The Iowa Conference elected delegates to the NCJ Conference vote on behalf of the people of the annual conference and make decisions at the jurisdictional or regional level.

The NCJ Committee on the Episcopacy has recommended to this year’s delegates to elect three bishops to fill positions where a retired bishop is assisting in the interim, or a single bishop is helping to provide provisional coverage of an additional annual conference. Bishop Laurie Haller, assigned to the Iowa Conference in 2016, is in this situation. She began serving Iowa and Dakotas on January 1, 2021, and announced her retirement at the end of 2022. 
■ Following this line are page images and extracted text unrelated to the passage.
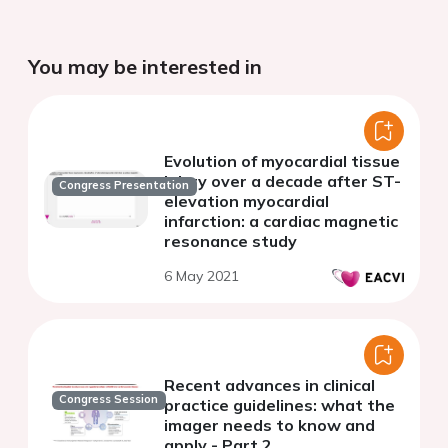
You may be interested in
Evolution of myocardial tissue
injury over a decade after ST-
Congress Presentation
elevation myocardial
infarction: a cardiac magnetic
resonance study
6 May 2021
Recent advances in clinical
Congress Session
practice guidelines: what the
imager needs to know and
apply - Part 2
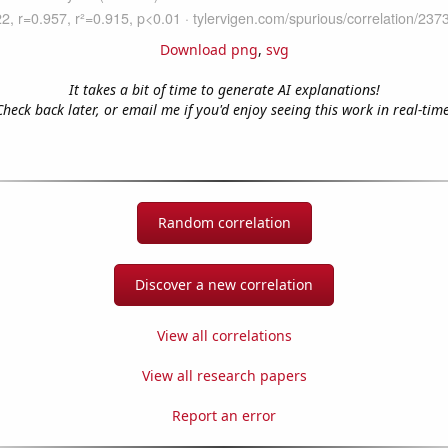
Download png
,
svg
It takes a bit of time to generate AI explanations!
Check back later, or email me if you'd enjoy seeing this work in real-time
Random correlation
Discover a new correlation
View all correlations
View all research papers
Report an error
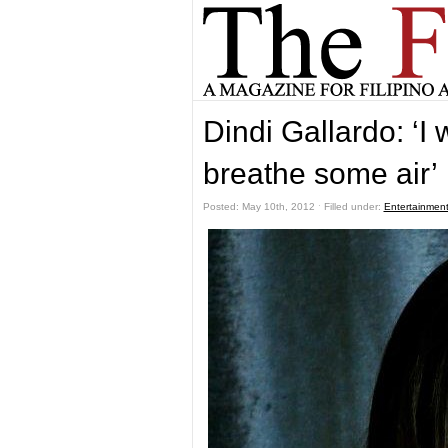
Dindi Gallardo: ‘I 
breathe some air’
Posted: May 10th, 2012 ˑ Filled under:
Entertainmen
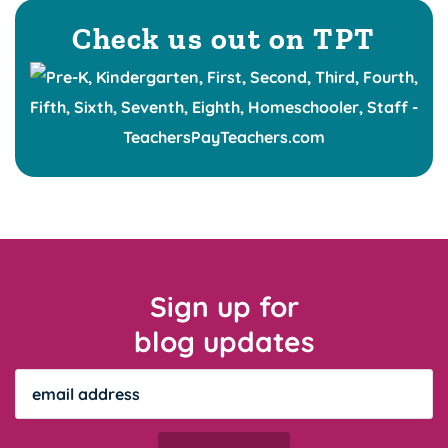
Check us out on TPT
Sign up for
blog updates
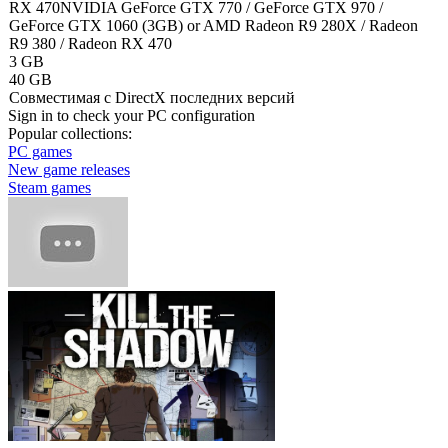
RX 470
NVIDIA GeForce GTX 770 / GeForce GTX 970 /
GeForce GTX 1060 (3GB) or AMD Radeon R9 280X / Radeon
R9 380 / Radeon RX 470
3 GB
40 GB
Cовместимая с DirectX последних версий
Sign in
to check your PC configuration
Popular collections:
PC games
New game releases
Steam games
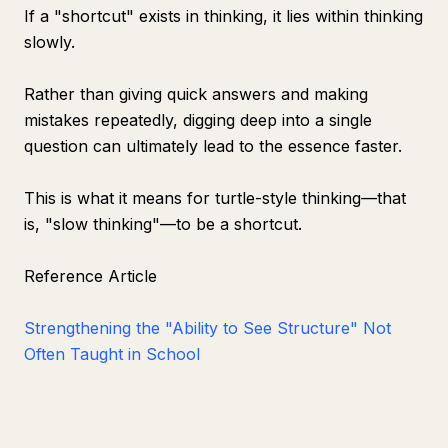
If a "shortcut" exists in thinking, it lies within thinking
slowly.
Rather than giving quick answers and making
mistakes repeatedly, digging deep into a single
question can ultimately lead to the essence faster.
This is what it means for turtle-style thinking—that
is, "slow thinking"—to be a shortcut.
Reference Article
Strengthening the "Ability to See Structure" Not
Often Taught in School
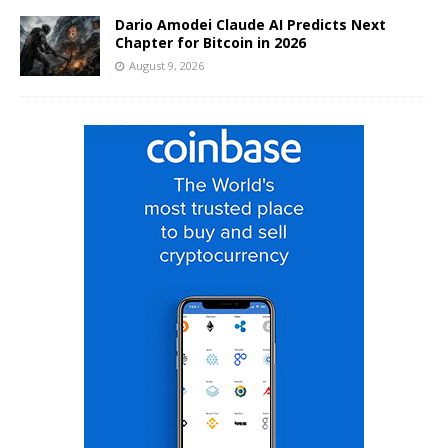
Dario Amodei Claude AI Predicts Next
Chapter for Bitcoin in 2026
August 9, 2026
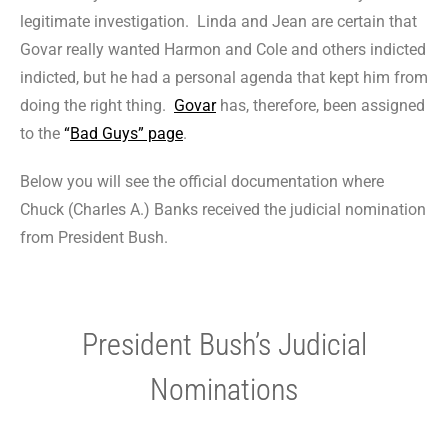
legitimate investigation. Linda and Jean are certain that
Govar really wanted Harmon and Cole and others indicted
indicted, but he had a personal agenda that kept him from
doing the right thing.
Govar
has, therefore, been assigned
to the
“
Bad Guys” page
.
Below you will see the official documentation where
Chuck (Charles A.) Banks received the judicial nomination
from President Bush.
President Bush’s Judicial
Nominations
The Committee on the Episcopacy also proposes that the Dakotas-Minnesota Episcopal Area unite under one bishop. Currently, episcopal coverage is being handled separately.

Another factor in the election of bishops is the realization that changes are anticipated in 2024, as reductions in conference membership, primarily due to disaffiliation, are causing each jurisdiction to begin conversations and actions to reduce the number of episcopacies and the number of bishops allocated to each jurisdiction. The North Central Jurisdiction will likely have fewer bishops to serve the ten annual conferences in this jurisdiction. Conversations among the delegates at this year’s NCJ Conference will happen on this very topic.

The pandemic and the current schism within The United Methodist Church have precipitated the need for visionary leaders with creative, innovative ideas. Many episcopal candidates speak of being able to provide this in their profiles.